Task to complete
Only lines with the string "verhalen" are wanted. Pull them out of the data.

Saved entries
^^^^^^^^^^^^^^^^
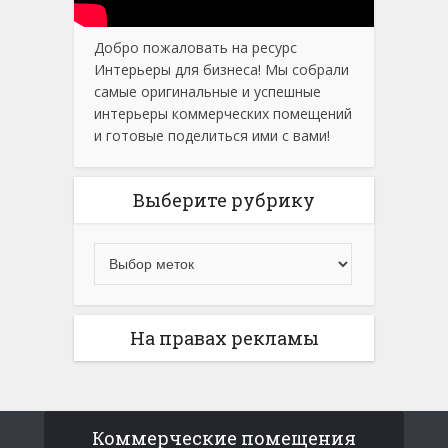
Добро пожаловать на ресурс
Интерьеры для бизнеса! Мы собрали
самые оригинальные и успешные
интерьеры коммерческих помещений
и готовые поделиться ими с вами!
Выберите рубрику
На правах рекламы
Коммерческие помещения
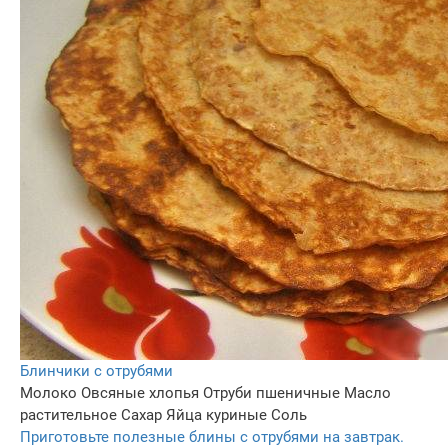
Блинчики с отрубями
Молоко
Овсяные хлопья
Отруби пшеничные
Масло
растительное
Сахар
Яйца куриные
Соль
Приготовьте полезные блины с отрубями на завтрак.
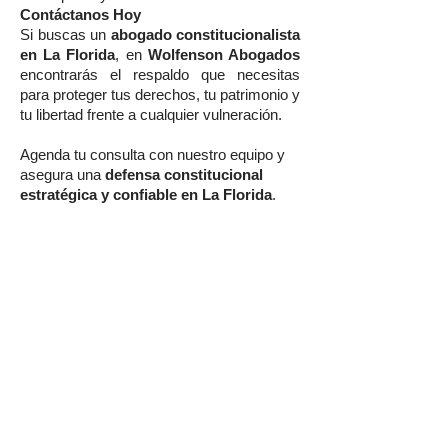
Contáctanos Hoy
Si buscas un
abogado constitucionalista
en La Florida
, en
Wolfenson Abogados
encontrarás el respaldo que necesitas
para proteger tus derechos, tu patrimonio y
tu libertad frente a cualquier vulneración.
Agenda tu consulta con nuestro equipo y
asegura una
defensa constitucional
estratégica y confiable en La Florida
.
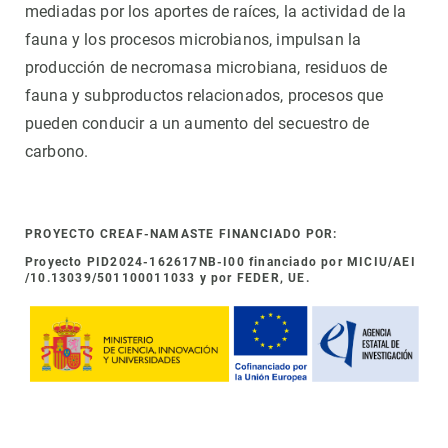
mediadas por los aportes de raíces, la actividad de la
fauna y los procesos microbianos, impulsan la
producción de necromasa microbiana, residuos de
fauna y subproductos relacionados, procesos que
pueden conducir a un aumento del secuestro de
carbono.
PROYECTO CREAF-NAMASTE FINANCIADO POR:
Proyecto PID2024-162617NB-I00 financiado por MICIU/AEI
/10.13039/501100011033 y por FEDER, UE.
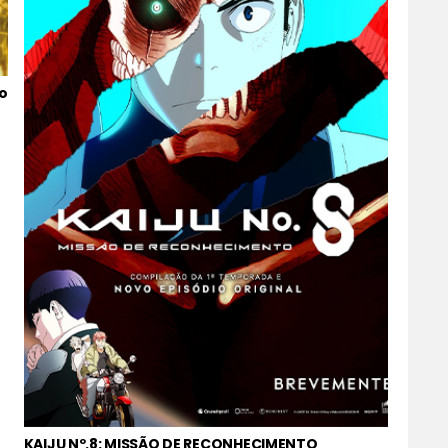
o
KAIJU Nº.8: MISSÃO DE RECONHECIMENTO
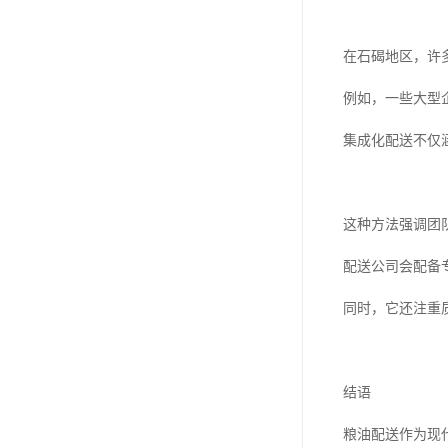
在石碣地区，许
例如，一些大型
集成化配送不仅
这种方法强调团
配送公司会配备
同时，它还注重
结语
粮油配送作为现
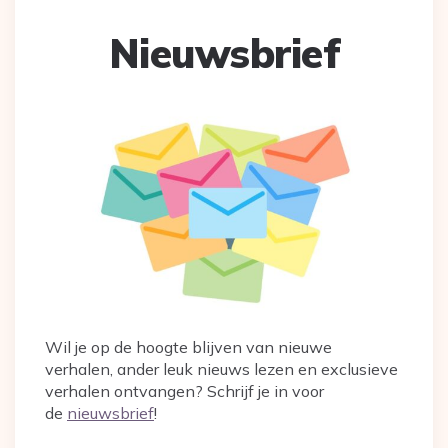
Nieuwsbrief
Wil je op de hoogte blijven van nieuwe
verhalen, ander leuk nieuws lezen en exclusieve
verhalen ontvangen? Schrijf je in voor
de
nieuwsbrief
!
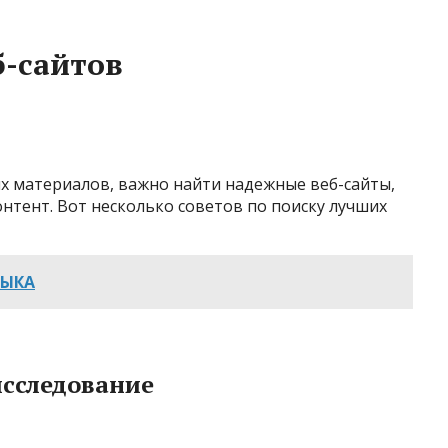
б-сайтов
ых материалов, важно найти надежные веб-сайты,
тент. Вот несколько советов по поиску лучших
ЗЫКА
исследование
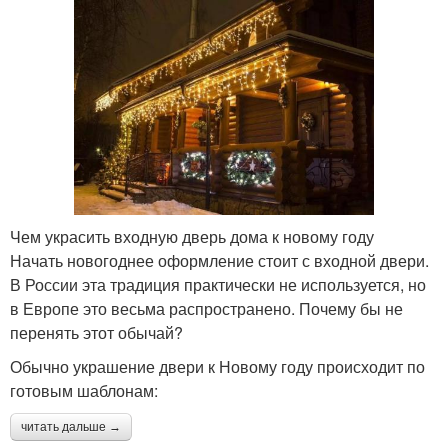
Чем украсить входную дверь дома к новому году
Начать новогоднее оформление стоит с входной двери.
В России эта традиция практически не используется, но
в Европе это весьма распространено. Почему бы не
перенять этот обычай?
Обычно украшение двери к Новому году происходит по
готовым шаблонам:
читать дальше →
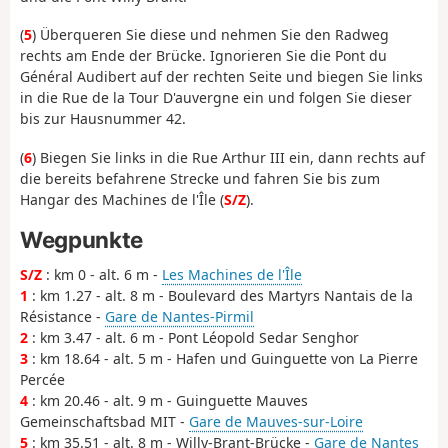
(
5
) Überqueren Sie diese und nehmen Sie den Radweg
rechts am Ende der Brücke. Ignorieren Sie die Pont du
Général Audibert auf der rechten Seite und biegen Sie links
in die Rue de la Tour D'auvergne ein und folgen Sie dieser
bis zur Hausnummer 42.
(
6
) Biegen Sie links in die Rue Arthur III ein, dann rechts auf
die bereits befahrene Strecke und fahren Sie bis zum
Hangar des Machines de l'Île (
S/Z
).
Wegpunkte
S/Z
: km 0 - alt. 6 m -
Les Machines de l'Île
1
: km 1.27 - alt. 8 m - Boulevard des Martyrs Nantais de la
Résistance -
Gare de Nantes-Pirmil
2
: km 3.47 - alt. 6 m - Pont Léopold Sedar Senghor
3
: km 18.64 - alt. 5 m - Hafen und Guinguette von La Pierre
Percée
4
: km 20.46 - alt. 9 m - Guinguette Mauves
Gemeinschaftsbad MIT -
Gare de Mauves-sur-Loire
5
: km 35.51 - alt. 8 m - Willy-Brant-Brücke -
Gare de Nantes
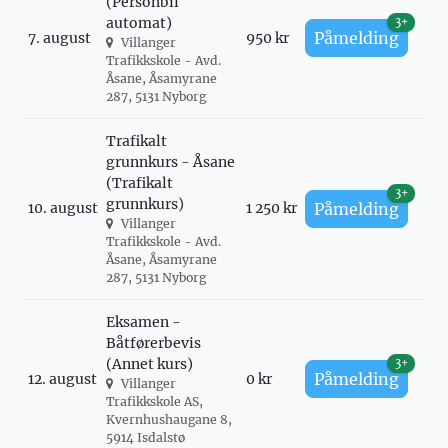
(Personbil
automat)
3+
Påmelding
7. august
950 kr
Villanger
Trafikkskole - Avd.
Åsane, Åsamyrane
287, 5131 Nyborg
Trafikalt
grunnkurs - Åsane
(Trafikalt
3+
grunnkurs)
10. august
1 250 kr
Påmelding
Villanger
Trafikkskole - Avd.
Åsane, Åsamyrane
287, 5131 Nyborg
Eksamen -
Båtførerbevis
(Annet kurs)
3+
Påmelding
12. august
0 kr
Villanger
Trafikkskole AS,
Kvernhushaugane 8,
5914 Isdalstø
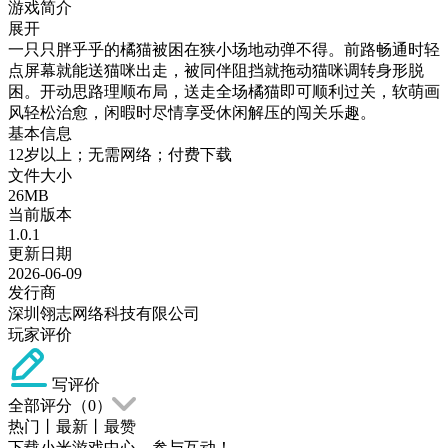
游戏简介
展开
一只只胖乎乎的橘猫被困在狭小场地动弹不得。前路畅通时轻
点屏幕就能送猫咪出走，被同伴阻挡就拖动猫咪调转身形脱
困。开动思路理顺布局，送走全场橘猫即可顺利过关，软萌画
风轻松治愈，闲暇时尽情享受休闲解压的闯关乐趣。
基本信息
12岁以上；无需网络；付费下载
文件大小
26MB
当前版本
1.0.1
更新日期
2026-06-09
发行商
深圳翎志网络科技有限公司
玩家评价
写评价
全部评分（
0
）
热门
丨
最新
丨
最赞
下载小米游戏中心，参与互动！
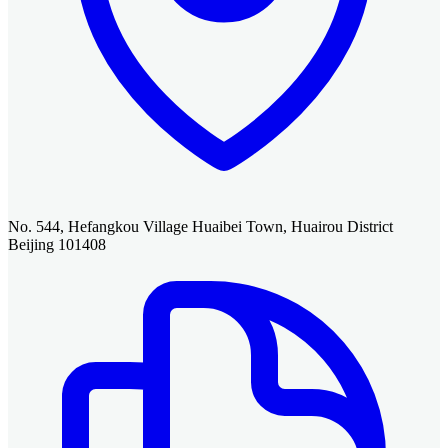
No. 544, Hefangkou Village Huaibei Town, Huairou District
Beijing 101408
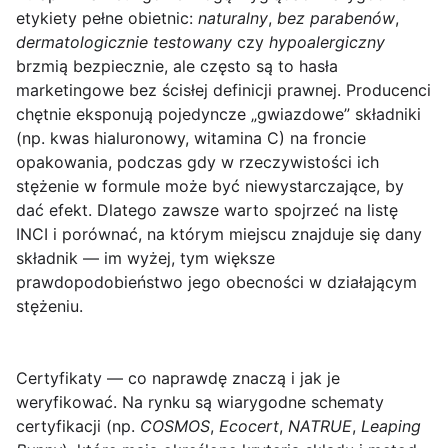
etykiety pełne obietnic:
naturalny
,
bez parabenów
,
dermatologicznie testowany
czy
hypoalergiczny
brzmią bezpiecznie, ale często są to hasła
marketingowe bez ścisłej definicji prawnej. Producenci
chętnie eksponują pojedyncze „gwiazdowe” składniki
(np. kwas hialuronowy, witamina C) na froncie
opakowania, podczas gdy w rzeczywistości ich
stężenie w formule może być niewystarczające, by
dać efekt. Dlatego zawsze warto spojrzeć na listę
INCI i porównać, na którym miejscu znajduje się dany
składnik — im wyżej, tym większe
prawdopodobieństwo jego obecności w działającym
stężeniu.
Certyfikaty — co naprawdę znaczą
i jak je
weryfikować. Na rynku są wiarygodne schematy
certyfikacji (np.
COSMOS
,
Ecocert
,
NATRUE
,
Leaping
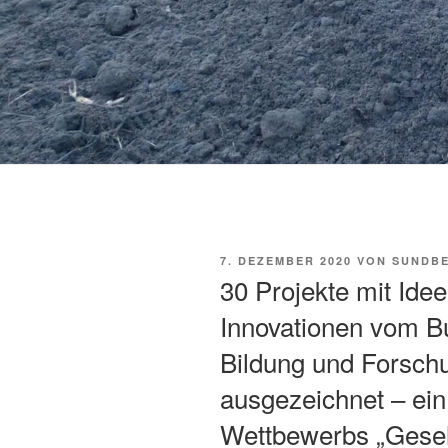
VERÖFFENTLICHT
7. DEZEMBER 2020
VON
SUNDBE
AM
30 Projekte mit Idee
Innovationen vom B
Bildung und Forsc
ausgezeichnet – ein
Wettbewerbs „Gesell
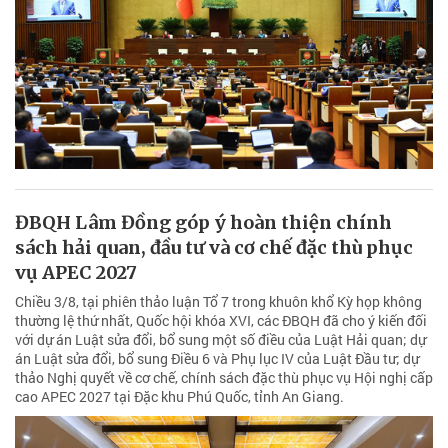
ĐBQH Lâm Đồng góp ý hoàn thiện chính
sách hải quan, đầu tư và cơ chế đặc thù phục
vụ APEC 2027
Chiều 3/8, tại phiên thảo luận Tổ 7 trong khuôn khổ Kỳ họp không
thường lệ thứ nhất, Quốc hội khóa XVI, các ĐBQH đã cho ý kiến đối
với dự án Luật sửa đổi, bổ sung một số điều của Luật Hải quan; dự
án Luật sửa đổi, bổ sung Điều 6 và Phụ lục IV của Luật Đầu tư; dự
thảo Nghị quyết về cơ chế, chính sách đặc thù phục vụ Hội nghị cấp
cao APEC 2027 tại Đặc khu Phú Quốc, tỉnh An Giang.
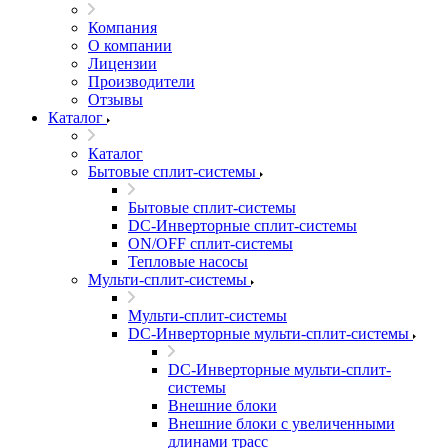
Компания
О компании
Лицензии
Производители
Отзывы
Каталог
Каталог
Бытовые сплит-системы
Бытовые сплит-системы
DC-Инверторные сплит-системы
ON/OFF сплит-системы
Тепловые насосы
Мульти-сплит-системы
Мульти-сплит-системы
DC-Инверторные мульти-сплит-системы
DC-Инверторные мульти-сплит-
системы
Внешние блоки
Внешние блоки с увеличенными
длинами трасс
^^^^^^^^^^^^^^^^
Answer area
verhalen, ander leuk nieuws lezen en exclusieve
verhalen ontvangen? Schrijf je in voor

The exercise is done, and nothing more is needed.